- **What you will do**
Give again, unchanged, the line that contains "Digits (5:37)" together with every line that follows it until the entries end.

- **Given entries**
* * * * * * *

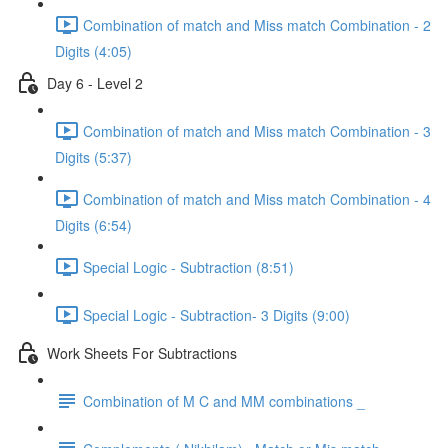
Combination of match and Miss match Combination - 2
Digits (4:05)
Day 6 - Level 2
Combination of match and Miss match Combination - 3
Digits (5:37)
Combination of match and Miss match Combination - 4
Digits (6:54)
Special Logic - Subtraction (8:51)
Special Logic - Subtraction- 3 Digits (9:00)
Work Sheets For Subtractions
Combination of M C and MM combinations _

* * * * * * *

- **Finished task**
Digits (5:37)
Combination of match and Miss match Combination - 4
Digits (6:54)
Special Logic - Subtraction (8:51)
Special Logic - Subtraction- 3 Digits (9:00)
Work Sheets For Subtractions
Combination of M C and MM combinations _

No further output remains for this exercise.